What is expected: The data below should be printed in full, exactly, and without any of its images.
########
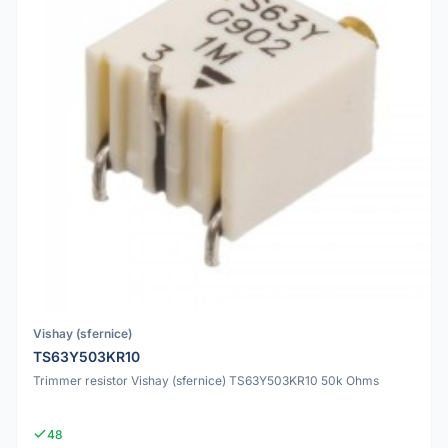
Vishay (sfernice)
TS63Y503KR10
Trimmer resistor Vishay (sfernice) TS63Y503KR10 50k Ohms
48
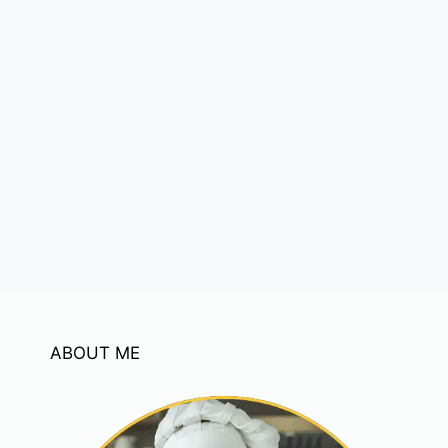
ABOUT ME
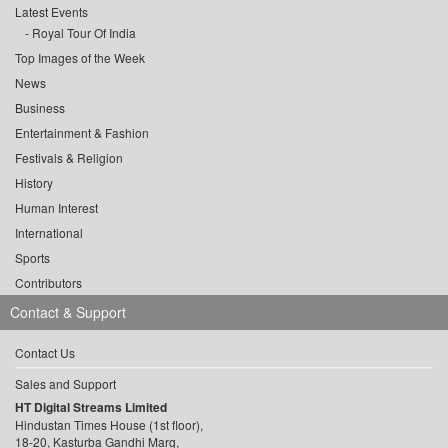
Latest Events
Royal Tour Of India
Top Images of the Week
News
Business
Entertainment & Fashion
Festivals & Religion
History
Human Interest
International
Sports
Contributors
Contact & Support
Contact Us
Sales and Support
HT Digital Streams Limited
Hindustan Times House (1st floor),
18-20, Kasturba Gandhi Marg,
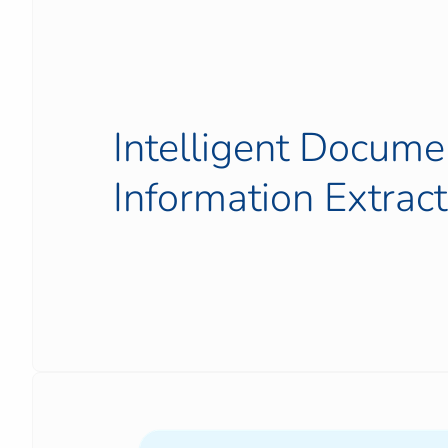
Intelligent Docume
Information Extract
########
Your solution:
Vishay (sfernice)
TS63Y503KR10
Trimmer resistor Vishay (sfernice) TS63Y503KR10 50k Ohms
48
ABOUT ME
Latest Events
Royal Tour Of India
Top Images of the Week
News
Business
Entertainment & Fashion
Festivals & Religion
History
Human Interest
International
Sports
Contributors
Contact & Support
Contact Us
Sales and Support
HT Digital Streams Limited
Hindustan Times House (1st floor),
18-20, Kasturba Gandhi Marg,
Intelligent Docume
Information Extract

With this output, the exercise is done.